**Exercise:** Set down precisely the lines from the line with "Individuell und bedarfsgerecht – 3 Tarife zur" through the end of the material, inclusive, and no pictures.

**Input records:**
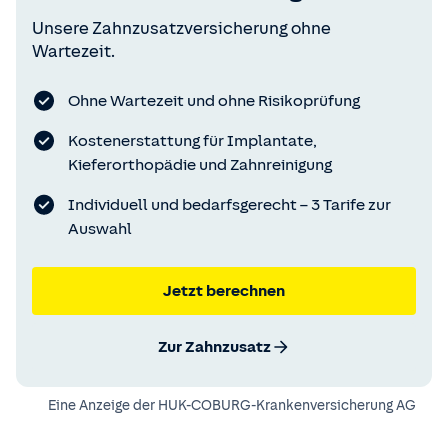
Unsere Zahnzusatzversicherung ohne
Wartezeit.
Ohne Wartezeit und ohne Risikoprüfung
Kostenerstattung für Implantate,
Kieferorthopädie und Zahnreinigung
Individuell und bedarfsgerecht – 3 Tarife zur
Auswahl
Jetzt berechnen
Zur Zahnzusatz
Eine Anzeige der
HUK-COBURG-Krankenversicherung AG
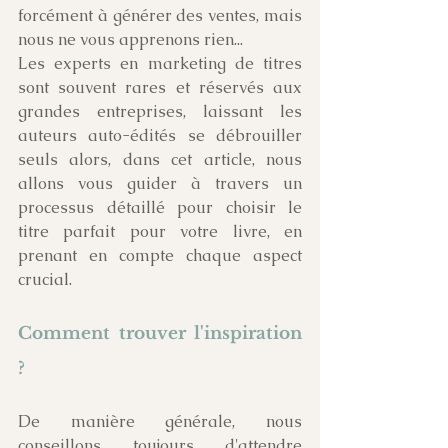
forcément à générer des ventes, mais 
nous ne vous apprenons rien...
Les experts en marketing de titres 
sont souvent rares et réservés aux 
grandes entreprises, laissant les 
auteurs auto-édités se débrouiller 
seuls alors, dans cet article, nous 
allons vous guider à travers un 
processus détaillé pour choisir le 
titre parfait pour votre livre, en 
prenant en compte chaque aspect 
crucial.
Comment trouver l'inspiration 
? 
De manière générale, nous 
conseillons toujours d'attendre 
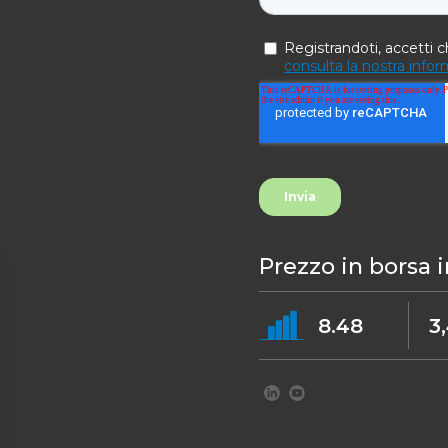
Prezzo in borsa 
8.48
3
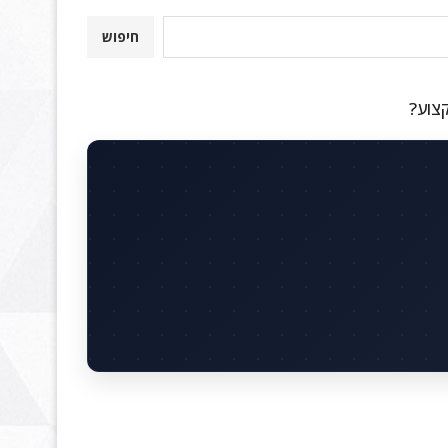
חיפוש
קצוע?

**Worked solution:**
Individuell und bedarfsgerecht – 3 Tarife zur
Auswahl
Jetzt berechnen
Zur Zahnzusatz
Eine Anzeige der
HUK-COBURG-Krankenversicherung AG
forcément à générer des ventes, mais 
nous ne vous apprenons rien...
Les experts en marketing de titres 
sont souvent rares et réservés aux 
grandes entreprises, laissant les 
auteurs auto-édités se débrouiller 
seuls alors, dans cet article, nous 
allons vous guider à travers un 
processus détaillé pour choisir le 
titre parfait pour votre livre, en 
prenant en compte chaque aspect 
crucial.
Comment trouver l'inspiration 
? 
De manière générale, nous 
conseillons toujours d'attendre 
Prezzo in borsa 
8.48
3
חיפוש
קצוע?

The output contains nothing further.